> **Exercise instructions**
Leave every picture out, and retype all the remaining records exactly.
*** Block opens ***
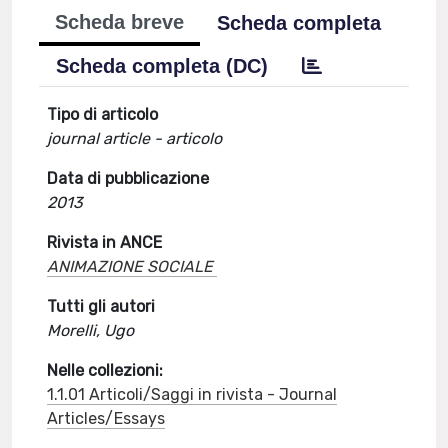
Scheda breve
Scheda completa
Scheda completa (DC)
Tipo di articolo
journal article - articolo
Data di pubblicazione
2013
Rivista in ANCE
ANIMAZIONE SOCIALE
Tutti gli autori
Morelli, Ugo
Nelle collezioni:
1.1.01 Articoli/Saggi in rivista - Journal
Articles/Essays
*** Block closes ***
> **Solution below**
Scheda breve
Scheda completa
Scheda completa (DC)
Tipo di articolo
journal article - articolo
Data di pubblicazione
2013
Rivista in ANCE
ANIMAZIONE SOCIALE
Tutti gli autori
Morelli, Ugo
Nelle collezioni:
1.1.01 Articoli/Saggi in rivista - Journal
Articles/Essays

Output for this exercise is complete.